Interception
Use of interception
Interception is strictly regulated to ensure that its use is proportionate to the activity it is deployed against and in circumstances when required information can’t reasonably be obtained by other means.
Who can use interception?
Intelligence services, the police and other law enforcement agencies such as HM Revenue & Customs can use interception if they have a warrant signed by the Secretary of State.
All authorities that use interception must have regard to the Interception of Communications Code of Practice. The Interception of Communications Commissioner independently scrutinises and reports annually on all interception activity to ensure it is being pursued lawfully.
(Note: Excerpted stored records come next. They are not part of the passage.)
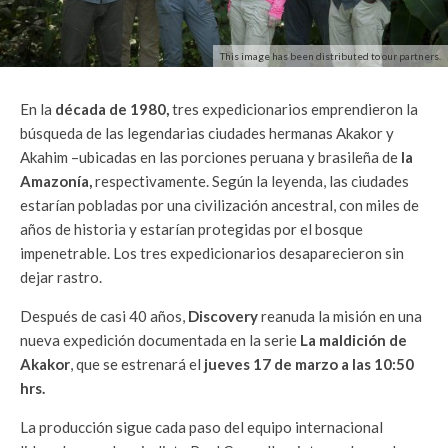
This image has been distributed to our partners.
En la
década de 1980,
tres expedicionarios emprendieron la
búsqueda de las legendarias ciudades hermanas Akakor y
Akahim –ubicadas en las porciones peruana y brasileña de
la
Amazonía,
respectivamente. Según la leyenda, las ciudades
estarían pobladas por una civilización ancestral, con miles de
años de historia y estarían protegidas por el bosque
impenetrable. Los tres expedicionarios desaparecieron sin
dejar rastro.
Después de casi 40 años,
Discovery
reanuda la misión en una
nueva expedición documentada en la serie
La maldición de
Akakor
, que se estrenará el
jueves 17 de marzo a las 10:50
hrs.
La producción sigue cada paso del equipo internacional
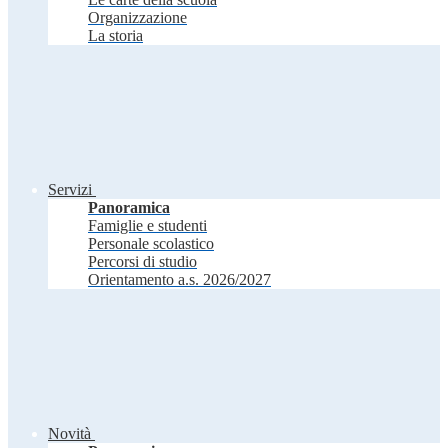
Organizzazione
La storia
Servizi
Panoramica
Famiglie e studenti
Personale scolastico
Percorsi di studio
Orientamento a.s. 2026/2027
Novità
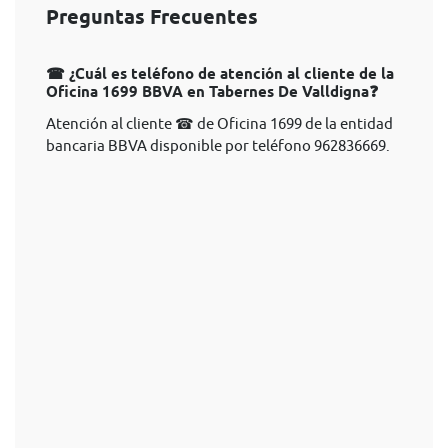
Preguntas Frecuentes
☎ ¿Cuál es teléfono de atención al cliente de la
Oficina 1699 BBVA en Tabernes De Valldigna❓
Atención al cliente ☎ de Oficina 1699 de la entidad
bancaria BBVA disponible por teléfono 962836669.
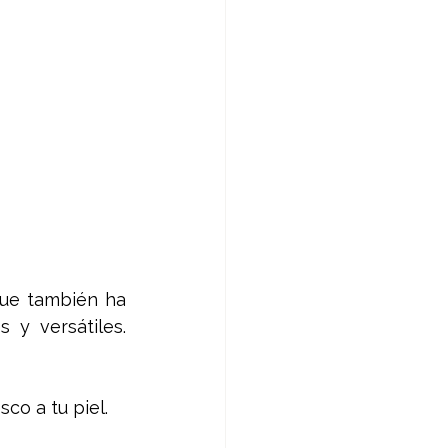
ue también ha 
y versátiles. 
co a tu piel.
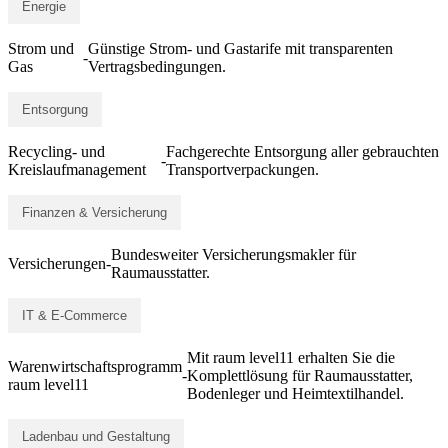
Energie
Strom und
Günstige Strom- und Gastarife mit transparenten
-
Gas
Vertragsbedingungen.
Entsorgung
Recycling- und
Fachgerechte Entsorgung aller gebrauchten
-
Kreislaufmanagement
Transportverpackungen.
Finanzen & Versicherung
Bundesweiter Versicherungsmakler für
Versicherungen
-
Raumausstatter.
IT & E-Commerce
Mit raum level11 erhalten Sie die
Warenwirtschaftsprogramm
-
Komplettlösung für Raumausstatter,
raum level11
Bodenleger und Heimtextilhandel.
Ladenbau und Gestaltung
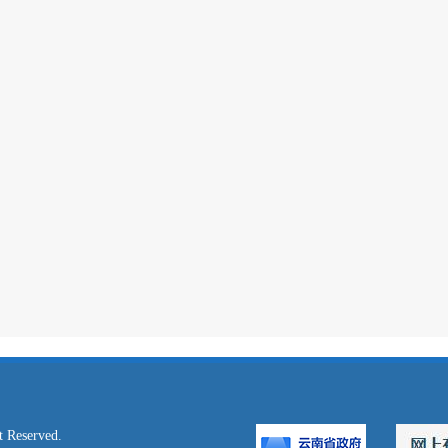
served.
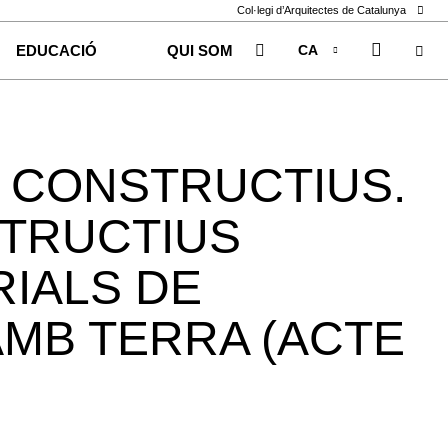
Col·legi d’Arquitectes de Catalunya
CA
EDUCACIÓ
QUI SOM
EN
ES
 CONSTRUCTIUS.
TRUCTIUS
RIALS DE
MB TERRA (ACTE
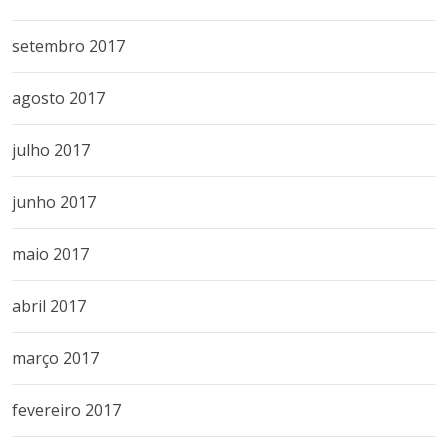
setembro 2017
agosto 2017
julho 2017
junho 2017
maio 2017
abril 2017
março 2017
fevereiro 2017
‘Intelligence’ not ‘evidence’
Crucially, the law does not allow any information obtained through interception to be used as evidence with only a few exceptions. The exceptions include:
- offences relating to interception itself
- offences relating to the Official Secrets Act
- non-criminal proceedings such as Special Immigration Appeals Commission hearings
Instead, authorities use intercepted information as ‘intelligence’ to help them disrupt and prevent serious criminal and terrorist acts. They also use interception to determine which investigation and surveillance techniques they should use to obtain evidence that they can use in court.
Using intercept evidence in court: a review
A debate has raged for many years about whether authorities could fight crime more effectively if the law changed to allow the use of intercepted material as evidence in court.
However, a two-year review of the use of intercept as evidence completed in 2005 concluded that the risks of using intercept evidentially outweighed the benefits of doing so. In addition, the current transformation of communications by computer technology meant that now is not the right time to change the law.